Chapter 7: Visual physiology
The visual pathway (pp. 192—196)
- How does the construction of the visual pathway relate to our experience of depth perception?
- Why does brain injury affecting left striate cortex result in a loss of part of the visual field in both eyes?
- Although the majority of fibres in the visual pathway project to LGN, what is the functional significance of the remaining 10% of fibres?
What you need to know
- Destinations of optic nerve fibres (pp. 192—193)
- Lateral geniculate nuclei
- Superior colliculi
- Suprachiasmatic nuclei
- Accessory optic system
- The geniculo-striate pathway (pp. 193—196)
- Representation of the visual field
- Structure of the LGN
- Signal processing in the LGN
Destinations of optic nerve fibres
The fibres of retinal ganglion cells form the optic nerve, which terminates at six locations in the brain in vertebrates. In primates the major projection (90% of ganglion cell fibres) is to the lateral geniculate nuclei (LGN, also called dorsal LGN or LGNd), with the remaining 10% projecting to other subcortical nuclei (Perry et al., 1984). The destinations of optic nerve fibres are summarised below:
- Lateral geniculate nuclei receive the major projection from the retina in primates (see Fig. 7.1, FP p. 180), and then project to V1 (striate cortex). These signals are thought to be important for conscious visual awareness.

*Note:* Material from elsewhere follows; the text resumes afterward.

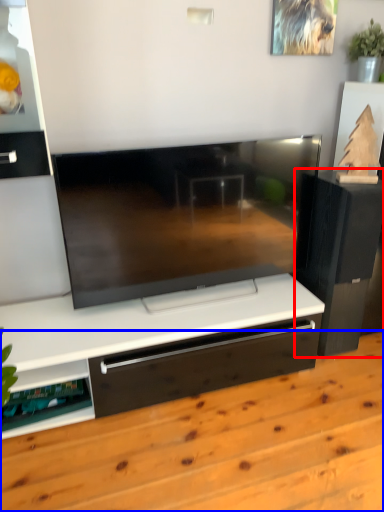 Question: Which object is further to the camera taking this photo, furniture (highlighted by a red box) or hardwood (highlighted by a blue box)?

Choices:
 (A) furniture
 (B) hardwood

Answer: (A) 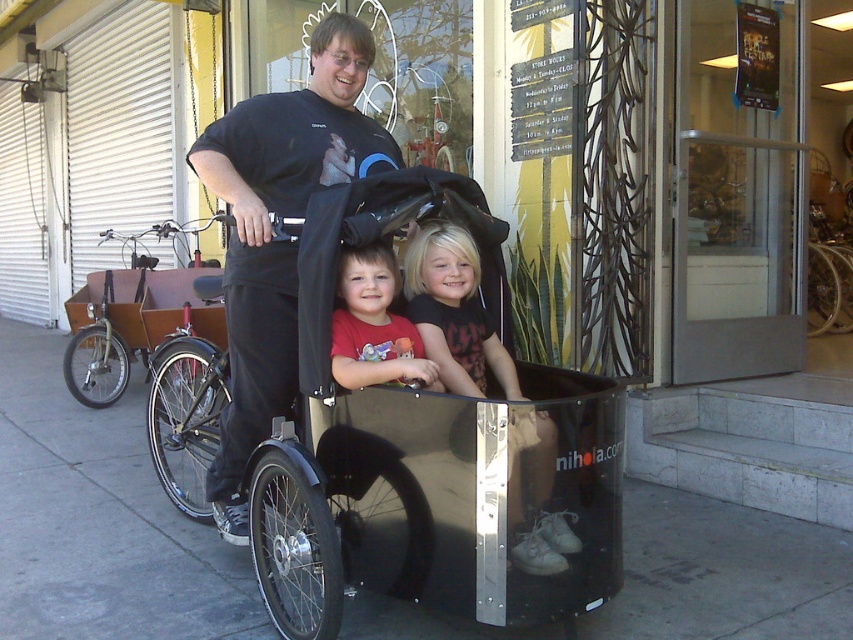 Who is taller, matte black child at center or matte red shirt at center?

- The superior colliculi also receive major projections from the retina. They are thought to be the most important projection site in many non-primate species, with roles in integrating visual and auditory signals, and in directing visual attention.
- The suprachiasmatic nuclei form part of the hypothalamus, and project to the pineal gland, regulating the brain's "biological clock".
- The pretectum is thought to have a role in the regulation of pupil diameter.
- The pregeniculate is adjacent to the LGNd and probably corresponds to the ventral LGN (LGNv) of other vertebrates. It does not project to cortex, and may have a role in regulation of the biological clock.
- Some nerve fibres branch away from the main tract and terminate in midbrain nuclei that form the accessory optic system, which is thought to have a role in stabilising the retinal image (Rodieck, 1998).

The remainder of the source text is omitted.